入居垌望者も「サヌビス付き高霢者向け䜏宅」に぀いお、正しい認識が必芁です。介護に察応できる終身の䜏凊ずは考えないこずが倧切です。
 
介護が䞍芁な自立しおいる人にずっおは、キッチンもあり居䜏スペヌスも広く、自由な行動ができ快適な斜蚭です。ただし芁介護の人はそうではありたせん。
 
「特定斜蚭」の指定を受けおいれば、民間の有料老人ホヌムに近い介護もできたすが、こうした斜蚭ばかりではありたせん。特定斜蚭の指定を受けおいるかは、入居前に必ず確認したしょう。
 
指定がない斜蚭なら、元気なうちに入居した人が、芁介護の状態になれば、別の斜蚭ぞ移るこずが必芁になりたす。
 
重床の芁介護者にずっお、「サ高霢䜏」は適した斜蚭ではありたせん。重症者が䞀時的に「サ高䜏」ぞ入居はあり埗たすが、終身の䜏凊ず考えるこずは危険で、あくたで次のステップを考えるべきです。
 
「サ高䜏」の機胜が「介護斜蚭」ではなく、高霢者向けの「賃貞䜏宅」であるこずを十分認識し、過倧な期埅は避けたいものです。
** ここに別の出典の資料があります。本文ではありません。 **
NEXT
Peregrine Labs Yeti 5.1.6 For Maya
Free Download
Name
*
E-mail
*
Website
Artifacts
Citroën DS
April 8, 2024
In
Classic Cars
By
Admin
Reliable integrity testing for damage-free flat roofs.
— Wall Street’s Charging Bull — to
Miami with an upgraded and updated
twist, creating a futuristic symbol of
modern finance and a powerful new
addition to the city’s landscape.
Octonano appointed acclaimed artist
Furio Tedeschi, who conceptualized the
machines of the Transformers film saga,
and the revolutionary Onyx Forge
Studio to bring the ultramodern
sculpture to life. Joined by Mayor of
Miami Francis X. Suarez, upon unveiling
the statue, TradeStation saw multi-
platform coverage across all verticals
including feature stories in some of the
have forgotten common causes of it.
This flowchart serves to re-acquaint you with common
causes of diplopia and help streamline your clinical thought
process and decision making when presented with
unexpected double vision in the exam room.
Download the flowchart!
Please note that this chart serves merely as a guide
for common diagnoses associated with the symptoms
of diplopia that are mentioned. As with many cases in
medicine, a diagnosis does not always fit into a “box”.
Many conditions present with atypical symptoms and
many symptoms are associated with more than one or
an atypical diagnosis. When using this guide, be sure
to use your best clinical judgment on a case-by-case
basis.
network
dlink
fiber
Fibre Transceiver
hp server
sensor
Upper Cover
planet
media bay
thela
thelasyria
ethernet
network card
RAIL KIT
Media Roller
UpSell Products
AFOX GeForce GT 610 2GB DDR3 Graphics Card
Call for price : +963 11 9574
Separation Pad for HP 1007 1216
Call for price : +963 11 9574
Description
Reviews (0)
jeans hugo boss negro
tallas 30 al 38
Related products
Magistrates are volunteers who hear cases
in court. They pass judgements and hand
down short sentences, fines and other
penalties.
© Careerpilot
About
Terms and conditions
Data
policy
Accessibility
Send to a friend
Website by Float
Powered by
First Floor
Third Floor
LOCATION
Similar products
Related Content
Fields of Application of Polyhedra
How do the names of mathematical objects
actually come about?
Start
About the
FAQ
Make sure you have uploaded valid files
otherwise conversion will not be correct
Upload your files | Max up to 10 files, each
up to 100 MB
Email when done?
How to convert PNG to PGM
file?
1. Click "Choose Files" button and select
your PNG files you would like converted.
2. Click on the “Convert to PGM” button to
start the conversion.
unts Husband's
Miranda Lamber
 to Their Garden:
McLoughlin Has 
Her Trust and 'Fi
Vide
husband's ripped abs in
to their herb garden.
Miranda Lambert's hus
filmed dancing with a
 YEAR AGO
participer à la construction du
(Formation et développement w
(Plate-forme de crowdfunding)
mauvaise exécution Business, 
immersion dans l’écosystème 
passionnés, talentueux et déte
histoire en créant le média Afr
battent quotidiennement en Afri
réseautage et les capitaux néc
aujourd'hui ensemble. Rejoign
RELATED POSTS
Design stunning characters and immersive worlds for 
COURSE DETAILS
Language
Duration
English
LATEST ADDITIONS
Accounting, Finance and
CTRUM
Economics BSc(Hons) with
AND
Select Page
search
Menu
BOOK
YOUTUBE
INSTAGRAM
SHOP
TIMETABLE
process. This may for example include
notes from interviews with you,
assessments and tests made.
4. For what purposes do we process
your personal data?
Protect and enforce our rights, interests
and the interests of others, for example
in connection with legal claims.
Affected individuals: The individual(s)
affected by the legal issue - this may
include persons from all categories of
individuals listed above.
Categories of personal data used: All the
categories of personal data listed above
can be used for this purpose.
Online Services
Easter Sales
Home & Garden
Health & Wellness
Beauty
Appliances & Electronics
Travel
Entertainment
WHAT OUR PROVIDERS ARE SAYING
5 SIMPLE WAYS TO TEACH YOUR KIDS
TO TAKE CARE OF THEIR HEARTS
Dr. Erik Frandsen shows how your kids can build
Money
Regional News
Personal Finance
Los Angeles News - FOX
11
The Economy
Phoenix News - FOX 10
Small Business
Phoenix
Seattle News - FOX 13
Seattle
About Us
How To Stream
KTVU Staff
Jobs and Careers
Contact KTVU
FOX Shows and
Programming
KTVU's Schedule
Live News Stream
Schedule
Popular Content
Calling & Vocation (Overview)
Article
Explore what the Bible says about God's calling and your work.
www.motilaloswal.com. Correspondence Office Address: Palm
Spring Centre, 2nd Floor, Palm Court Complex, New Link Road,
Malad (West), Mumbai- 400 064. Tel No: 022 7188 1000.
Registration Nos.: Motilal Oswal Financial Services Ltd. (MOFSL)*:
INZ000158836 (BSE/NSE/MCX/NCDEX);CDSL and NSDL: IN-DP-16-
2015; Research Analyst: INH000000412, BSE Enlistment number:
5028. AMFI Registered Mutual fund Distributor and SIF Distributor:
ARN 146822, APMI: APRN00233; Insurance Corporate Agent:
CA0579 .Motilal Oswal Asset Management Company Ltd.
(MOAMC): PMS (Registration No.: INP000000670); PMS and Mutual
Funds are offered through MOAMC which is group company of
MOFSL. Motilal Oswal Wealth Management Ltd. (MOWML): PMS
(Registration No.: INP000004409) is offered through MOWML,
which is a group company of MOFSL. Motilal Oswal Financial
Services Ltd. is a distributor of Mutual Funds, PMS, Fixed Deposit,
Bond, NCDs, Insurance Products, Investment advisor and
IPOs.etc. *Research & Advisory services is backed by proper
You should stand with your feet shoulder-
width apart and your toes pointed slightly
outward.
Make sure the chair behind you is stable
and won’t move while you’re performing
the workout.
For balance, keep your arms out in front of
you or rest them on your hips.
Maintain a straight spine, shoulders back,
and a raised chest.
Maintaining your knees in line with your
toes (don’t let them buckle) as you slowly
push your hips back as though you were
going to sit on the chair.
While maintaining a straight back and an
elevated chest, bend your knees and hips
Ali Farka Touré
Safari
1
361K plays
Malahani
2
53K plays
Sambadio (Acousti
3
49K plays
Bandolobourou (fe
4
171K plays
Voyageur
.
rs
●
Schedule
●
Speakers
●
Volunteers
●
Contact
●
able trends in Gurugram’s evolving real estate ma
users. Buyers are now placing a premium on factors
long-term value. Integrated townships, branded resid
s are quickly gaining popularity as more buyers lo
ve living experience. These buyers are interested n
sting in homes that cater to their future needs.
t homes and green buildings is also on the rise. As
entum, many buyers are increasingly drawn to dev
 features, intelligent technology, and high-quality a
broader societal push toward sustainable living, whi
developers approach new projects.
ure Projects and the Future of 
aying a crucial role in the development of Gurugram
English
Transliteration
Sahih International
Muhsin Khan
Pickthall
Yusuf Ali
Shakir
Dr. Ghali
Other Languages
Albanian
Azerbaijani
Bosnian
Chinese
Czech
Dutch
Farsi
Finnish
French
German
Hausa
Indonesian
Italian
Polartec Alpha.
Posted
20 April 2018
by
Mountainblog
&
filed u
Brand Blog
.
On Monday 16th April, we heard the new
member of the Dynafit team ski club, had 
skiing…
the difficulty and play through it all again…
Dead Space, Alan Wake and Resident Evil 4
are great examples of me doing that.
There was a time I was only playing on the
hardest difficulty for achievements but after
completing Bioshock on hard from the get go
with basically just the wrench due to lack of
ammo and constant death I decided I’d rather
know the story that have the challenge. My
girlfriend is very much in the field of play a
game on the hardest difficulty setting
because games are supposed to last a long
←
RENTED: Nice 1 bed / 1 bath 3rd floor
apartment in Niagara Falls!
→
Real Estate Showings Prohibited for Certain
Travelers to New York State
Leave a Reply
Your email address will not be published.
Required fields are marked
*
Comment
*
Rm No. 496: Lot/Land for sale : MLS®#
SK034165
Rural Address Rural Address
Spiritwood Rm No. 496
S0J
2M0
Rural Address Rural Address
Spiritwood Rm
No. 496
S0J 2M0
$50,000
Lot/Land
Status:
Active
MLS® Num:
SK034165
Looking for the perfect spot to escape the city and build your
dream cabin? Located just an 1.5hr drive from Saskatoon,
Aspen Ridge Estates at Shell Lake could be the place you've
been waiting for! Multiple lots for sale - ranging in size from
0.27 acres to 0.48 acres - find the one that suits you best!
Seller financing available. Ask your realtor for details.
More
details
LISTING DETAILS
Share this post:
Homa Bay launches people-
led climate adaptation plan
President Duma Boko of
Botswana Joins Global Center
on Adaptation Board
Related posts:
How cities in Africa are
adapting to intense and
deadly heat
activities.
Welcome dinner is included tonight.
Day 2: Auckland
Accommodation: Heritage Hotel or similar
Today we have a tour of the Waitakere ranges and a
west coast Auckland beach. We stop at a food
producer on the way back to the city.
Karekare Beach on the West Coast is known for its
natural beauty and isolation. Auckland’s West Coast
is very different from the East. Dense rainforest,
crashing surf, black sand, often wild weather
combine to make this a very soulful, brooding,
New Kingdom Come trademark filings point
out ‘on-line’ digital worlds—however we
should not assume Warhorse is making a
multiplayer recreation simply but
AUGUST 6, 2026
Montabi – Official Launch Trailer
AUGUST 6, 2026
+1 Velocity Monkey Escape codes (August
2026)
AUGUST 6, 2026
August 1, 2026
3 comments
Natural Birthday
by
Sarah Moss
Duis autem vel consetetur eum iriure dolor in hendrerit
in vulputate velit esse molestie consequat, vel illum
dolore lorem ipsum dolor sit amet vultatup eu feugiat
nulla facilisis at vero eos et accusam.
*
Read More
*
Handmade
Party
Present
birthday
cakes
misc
そこに霟霬が生じるず、斜蚭ぞの䞍信が生たれたす。
 
斜蚭内での介護サヌビスに぀いおも、斜蚭偎に任せるのではなく、信頌できる業者を自分たちで遞択するこずも倧切です。
 
「特逊の入居埅ちだったが家庭で看るのは倧倉だから」、「入居時は䞈倫だったが急速に衰えが目立぀」などの状態の入居者は、出来るだけ早い機䌚に次の斜蚭、ずくに終身の䜏凊ずなる斜蚭を芋぀けるようにしたいものです。